RuntimeError: Cannot convert token
Describe the issue as clearly as possible:
This issue appear when using the newer models by Mistral AI, specifically I tried Nemo12B and Ministral-8B.
I don't really understand what's going on, but I would say that the issue is that the tokenizer needs to be specifically mistral for those models to work.
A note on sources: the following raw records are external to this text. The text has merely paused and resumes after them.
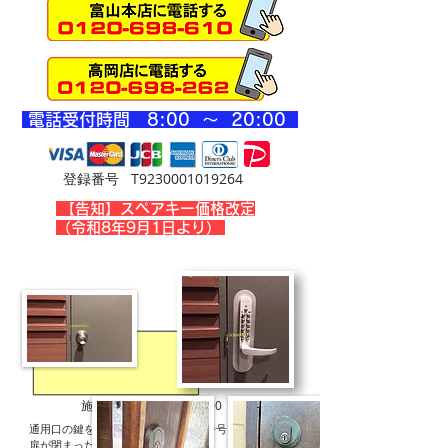
​電話受付時間 8
:00 ～ 20
:00
登録番号 T9230001019264
​【告知】スペアキー価格改定
（令和8年9月1日より）
施工例 キーレックス800
通用口の鍵を自動施錠式にし、暗証番号で開けたい！
​扉が閉まったら自動的に施錠。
I know that these are new models and it can take time to implement them here, but I didn't see any similar issue and I wanted to at least bring attention to the issue.
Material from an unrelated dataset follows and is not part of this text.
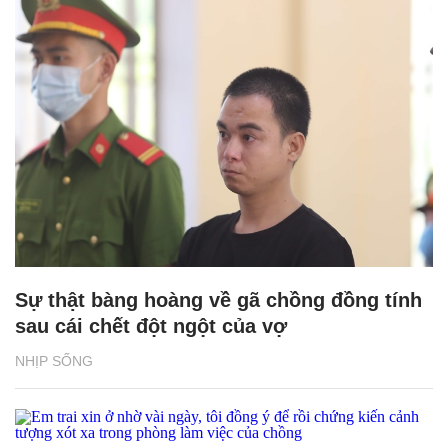
Sự thật bàng hoàng về gã chồng đồng tính
sau cái chết đột ngột của vợ
NHỊP SỐNG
Steps/code to reproduce the bug:
from vllm import LLM
from outlines import models, generate
model_name = "mistralai/Ministral-8B-Instruct-2410"
llm = LLM(model=model_name, tokenizer_mode="mistral", config_format="mistral", load_format="mistral")
model = models.VLLM(llm)
generator = generate.regex(model, r"[12345]")
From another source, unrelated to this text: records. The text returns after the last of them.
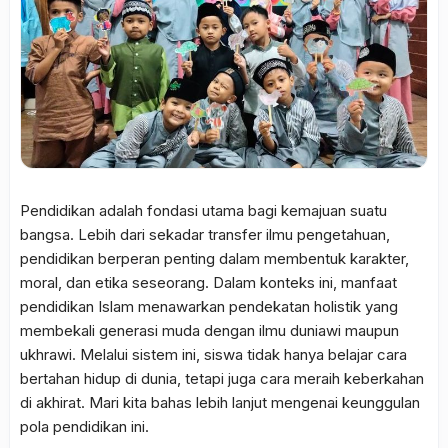
Pendidikan adalah fondasi utama bagi kemajuan suatu
bangsa. Lebih dari sekadar transfer ilmu pengetahuan,
pendidikan berperan penting dalam membentuk karakter,
moral, dan etika seseorang. Dalam konteks ini,
manfaat
pendidikan Islam
menawarkan pendekatan holistik yang
membekali generasi muda dengan ilmu duniawi maupun
ukhrawi. Melalui sistem ini, siswa tidak hanya belajar cara
bertahan hidup di dunia, tetapi juga cara meraih keberkahan
di akhirat. Mari kita bahas lebih lanjut mengenai keunggulan
pola pendidikan ini.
prompt = "Reply with a number: "
outputs = generator(prompt)
print(outputs)
Expected result:
The output string from the model's generation
1
Error message:
---------------------------------------------------------------------------
RuntimeError Traceback (most recent call last)
Cell In[2], line 13
11 llm = LLM(model=model_name, tokenizer_mode="mistral", config_format="mistral", load_format="mistral")
12 model = models.VLLM(llm)
---> 13 generator = generate.regex(model, r"[12345]")
15 prompt = "Reply with a number: "
16 outputs = generator(prompt)
File ~/miniconda3/envs/farmabot/lib/python3.10/functools.py:889, in singledispatch.<locals>.wrapper(*args, **kw)
885 if not args:
886 raise TypeError(f'{funcname} requires at least '
887 '1 positional argument')
--> 889 return dispatch(args[0].__class__)(*args, **kw)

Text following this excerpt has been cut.